With July here, we are into the busy time of year, for both Permanent Change of Station and Family vacations. There are numerous ways to prepare for departure and to ensure a safe trip and arrival.If you are preparing to PCS to the next assignment with your personal vehicle, it is important that the car be inspected and serviced before you leave.
Be prepared for any emergency while travelling, with a properly-inflated spare tire, wheel wrench and jack. Jumper cables can help you re-start a dead battery. A cell phone car charger is imperative, as are flares or reflective triangles, which can alert other drivers if you are in a disabled vehicle on the shoulder
Be sure to pack some nonperishable food, such as protein bars, dried fruit or jerky.
The heat of summer brings with it a higher likelihood of mechanical breakdown, according to Scott Bruning, Fort Belvoir Garrison Safety Office, who says there is more than inconvenience involved.
“Repairs will always cost more on the road than they do at home,” he said.
People have accidents, too
Travel difficulties may not be mechanical, but medical. The American Red Cross suggests packing a first-aid kit that includes: pain relievers, two pairs of non-latex gloves, absorbent compress dressings, adhesive cloth tape, roller bandages and gauze pads, scissors, tweezers, antibiotic ointment, your personal medications and prescriptions, and emergency contact phone numbers. All of this should be packed in a large, sealed bag or storage bin, and checked at least once that all items are still usable.
Plan, avoid fatigue
Plan your travel route in advance, and then share that information, along with your expected arrival date with Family or friends. Once on the road, it is important to recognize the high danger that fatigue plays in car wrecks.

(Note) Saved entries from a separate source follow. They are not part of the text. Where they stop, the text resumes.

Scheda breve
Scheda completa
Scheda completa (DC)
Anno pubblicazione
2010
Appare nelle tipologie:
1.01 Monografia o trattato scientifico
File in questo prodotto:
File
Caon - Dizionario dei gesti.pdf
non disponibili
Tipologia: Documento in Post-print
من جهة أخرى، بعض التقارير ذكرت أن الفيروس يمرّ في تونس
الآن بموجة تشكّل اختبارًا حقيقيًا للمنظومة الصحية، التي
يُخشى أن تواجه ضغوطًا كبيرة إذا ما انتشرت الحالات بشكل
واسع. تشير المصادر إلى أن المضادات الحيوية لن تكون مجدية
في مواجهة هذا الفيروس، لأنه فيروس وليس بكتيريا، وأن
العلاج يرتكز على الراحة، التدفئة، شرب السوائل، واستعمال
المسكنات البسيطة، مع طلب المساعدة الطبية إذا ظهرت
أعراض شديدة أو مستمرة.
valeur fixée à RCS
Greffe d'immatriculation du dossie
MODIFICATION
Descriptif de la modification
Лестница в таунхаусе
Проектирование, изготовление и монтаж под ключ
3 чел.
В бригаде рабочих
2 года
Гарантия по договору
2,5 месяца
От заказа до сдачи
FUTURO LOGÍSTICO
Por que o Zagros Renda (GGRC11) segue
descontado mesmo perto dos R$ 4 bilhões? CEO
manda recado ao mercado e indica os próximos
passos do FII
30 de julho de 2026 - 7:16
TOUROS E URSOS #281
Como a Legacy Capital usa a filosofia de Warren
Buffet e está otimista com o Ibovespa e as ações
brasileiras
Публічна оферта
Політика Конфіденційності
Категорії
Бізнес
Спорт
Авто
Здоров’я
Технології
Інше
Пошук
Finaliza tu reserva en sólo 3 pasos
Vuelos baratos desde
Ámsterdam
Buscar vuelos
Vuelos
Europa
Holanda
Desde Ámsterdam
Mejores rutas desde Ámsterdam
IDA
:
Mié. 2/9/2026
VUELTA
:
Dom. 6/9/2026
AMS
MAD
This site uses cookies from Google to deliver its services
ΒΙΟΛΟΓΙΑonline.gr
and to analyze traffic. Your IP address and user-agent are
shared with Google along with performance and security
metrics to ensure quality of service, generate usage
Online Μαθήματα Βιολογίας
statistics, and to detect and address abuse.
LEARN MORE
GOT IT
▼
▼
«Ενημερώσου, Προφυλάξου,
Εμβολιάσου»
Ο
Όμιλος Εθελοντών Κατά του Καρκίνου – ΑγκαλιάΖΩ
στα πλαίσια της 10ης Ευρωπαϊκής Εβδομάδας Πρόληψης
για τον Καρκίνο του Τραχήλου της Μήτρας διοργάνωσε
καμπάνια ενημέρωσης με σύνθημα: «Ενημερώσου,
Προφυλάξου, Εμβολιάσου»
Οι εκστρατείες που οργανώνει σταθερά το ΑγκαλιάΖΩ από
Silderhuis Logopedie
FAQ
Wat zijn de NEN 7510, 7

According to the Fort Belvoir Safety Office, make frequent rest stops, and, if you have kids, be sure to bring snacks and some in-car activities to keep them engaged along the way. “Ideally, drivers should only drive for 4.5 hours without taking at least a 45-minute break,” said Bridget Pilgrim, Fort Belvoir Garrison Safety Office manager.
If you’re just heading out for vacation for a week or two, Pilgrim says there are steps to prepare your home before leaving.
“It’s important for you to set up timers for your lights to make it appear the house is occupied, and stop newspaper and mail deliveries while you are gone,” she said. Piles of papers or an over-stuffed mailbox are key clues to potential burglars that the house has been unoccupied for an extended period.
Finally, enjoy your vacation, but do not post on social media what a great time you’re having. That can also invite unwanted attention to your home and property while you’re away.